Concerning unknown errors with Torch.abs() and F.elu()

tsuijenk · January 10, 2022, 9:52am

Hello everyone,

I’ve been decoding for many hours but I still haven’t been able to figure out why.

Torch.abs() returns unknown error when running in terminal, with PyTorch Lightning, and Wandb (if that matterrs).
- no NaN values
- range is 0,1.
- size is (20,1600,16)
- tensor sum to 12700, meaning that we probably have a Sparse Tensor
  * This “sparse tensor” thing is the only cause for the error that came to mind, as I find several relevant posts online.
F.elu(x) produces unknown error.
- x is also range (0,1), with no NaN values.
- this is taking place after the two down-sampling stages, in the first up-sampling stage.
- within the first up-sampling stage, this is after 2 convolutional layers + 2 F.elu(x) + 3rd convolutional layer.

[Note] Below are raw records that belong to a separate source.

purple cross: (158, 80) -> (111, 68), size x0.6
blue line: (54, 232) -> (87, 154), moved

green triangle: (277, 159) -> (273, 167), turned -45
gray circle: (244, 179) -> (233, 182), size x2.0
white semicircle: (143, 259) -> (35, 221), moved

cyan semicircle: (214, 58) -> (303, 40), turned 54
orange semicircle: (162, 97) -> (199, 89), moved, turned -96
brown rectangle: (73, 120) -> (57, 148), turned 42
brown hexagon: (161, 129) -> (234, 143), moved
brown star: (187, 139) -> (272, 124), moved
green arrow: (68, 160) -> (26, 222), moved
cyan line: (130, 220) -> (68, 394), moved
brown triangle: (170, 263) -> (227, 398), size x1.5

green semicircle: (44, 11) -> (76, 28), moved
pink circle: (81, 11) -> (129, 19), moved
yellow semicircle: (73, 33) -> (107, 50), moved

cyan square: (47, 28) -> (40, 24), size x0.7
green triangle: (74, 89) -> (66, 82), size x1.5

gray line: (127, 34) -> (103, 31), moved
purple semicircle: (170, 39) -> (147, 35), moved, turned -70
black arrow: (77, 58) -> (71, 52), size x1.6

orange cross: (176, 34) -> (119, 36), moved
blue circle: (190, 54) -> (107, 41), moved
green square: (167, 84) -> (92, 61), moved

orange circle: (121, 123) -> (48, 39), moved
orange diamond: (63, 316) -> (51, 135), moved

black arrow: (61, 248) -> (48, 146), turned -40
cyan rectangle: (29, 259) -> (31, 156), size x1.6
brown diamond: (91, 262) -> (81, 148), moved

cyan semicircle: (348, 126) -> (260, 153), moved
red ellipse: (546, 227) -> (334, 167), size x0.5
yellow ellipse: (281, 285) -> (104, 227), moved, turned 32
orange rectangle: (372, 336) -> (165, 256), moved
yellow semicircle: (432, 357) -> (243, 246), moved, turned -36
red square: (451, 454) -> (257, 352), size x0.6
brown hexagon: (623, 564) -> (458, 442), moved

I am very puzzled…Could both of these be due to memory error?

tsuijenk · January 10, 2022, 10:25am

Update: Sad…but I am pretty sure Out of Memory error is involved in this.

Currently, I have been using batch size 64, but I guess I might have to try batch size 32.

Still open to more solutions and tips.

P.s. My code is all vectorized.